### Information shown
-------

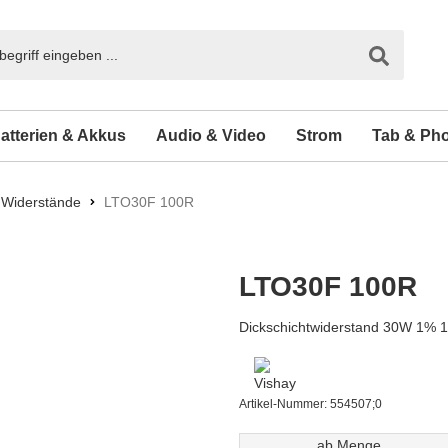
atterien & Akkus
Audio & Video
Strom
Tab & Ph
Widerstände
LTO30F 100R
LTO30F 100R
Dickschichtwiderstand 30W 1%
Artikel-Nummer:
554507;0
ab Menge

-------

### Problem
Give back exactly the lines from the one containing "Widerstände" to the end of the material, both ends included.

### Response below
Widerstände
LTO30F 100R
LTO30F 100R
Dickschichtwiderstand 30W 1%
Artikel-Nummer:
554507;0
ab Menge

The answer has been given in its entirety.